→ **Work to be completed**
Within the entries below, the lines from the one with "secteur des services" through the one with "économie et commerce" are to be set down exactly, both ends kept.

(Saved entries)
========================================================================

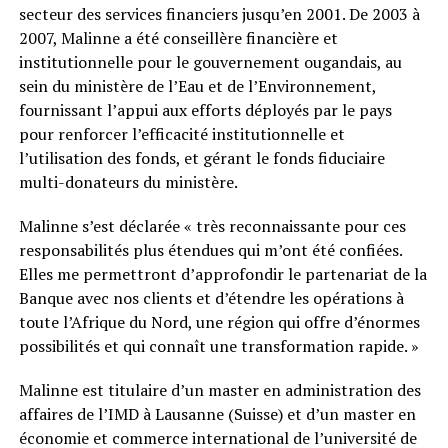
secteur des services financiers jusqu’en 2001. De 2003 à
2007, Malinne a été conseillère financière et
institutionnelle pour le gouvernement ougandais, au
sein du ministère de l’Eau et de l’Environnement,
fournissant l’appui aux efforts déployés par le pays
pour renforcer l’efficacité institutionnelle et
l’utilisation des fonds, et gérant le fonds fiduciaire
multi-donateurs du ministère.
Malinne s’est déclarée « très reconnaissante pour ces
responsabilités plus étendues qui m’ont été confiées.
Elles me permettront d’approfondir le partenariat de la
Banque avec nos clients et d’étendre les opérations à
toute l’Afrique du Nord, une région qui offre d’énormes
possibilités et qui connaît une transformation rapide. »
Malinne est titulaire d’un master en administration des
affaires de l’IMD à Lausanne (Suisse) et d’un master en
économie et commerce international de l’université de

========================================================================

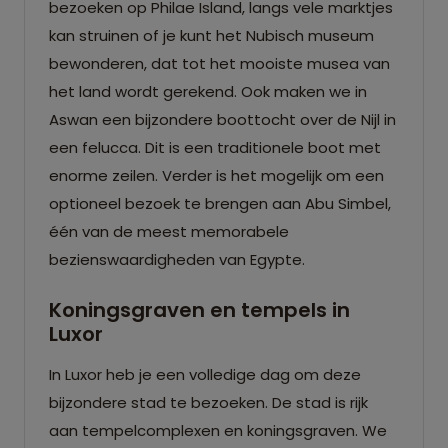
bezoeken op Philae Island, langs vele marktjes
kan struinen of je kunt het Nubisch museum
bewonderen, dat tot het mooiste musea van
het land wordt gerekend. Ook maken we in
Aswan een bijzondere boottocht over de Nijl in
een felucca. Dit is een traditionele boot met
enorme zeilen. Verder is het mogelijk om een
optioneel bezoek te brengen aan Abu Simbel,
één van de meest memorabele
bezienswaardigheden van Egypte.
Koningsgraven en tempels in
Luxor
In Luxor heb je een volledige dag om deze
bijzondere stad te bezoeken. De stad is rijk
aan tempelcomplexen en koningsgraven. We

========================================================================

→ **Task answer**
secteur des services financiers jusqu’en 2001. De 2003 à
2007, Malinne a été conseillère financière et
institutionnelle pour le gouvernement ougandais, au
sein du ministère de l’Eau et de l’Environnement,
fournissant l’appui aux efforts déployés par le pays
pour renforcer l’efficacité institutionnelle et
l’utilisation des fonds, et gérant le fonds fiduciaire
multi-donateurs du ministère.
Malinne s’est déclarée « très reconnaissante pour ces
responsabilités plus étendues qui m’ont été confiées.
Elles me permettront d’approfondir le partenariat de la
Banque avec nos clients et d’étendre les opérations à
toute l’Afrique du Nord, une région qui offre d’énormes
possibilités et qui connaît une transformation rapide. »
Malinne est titulaire d’un master en administration des
affaires de l’IMD à Lausanne (Suisse) et d’un master en
économie et commerce international de l’université de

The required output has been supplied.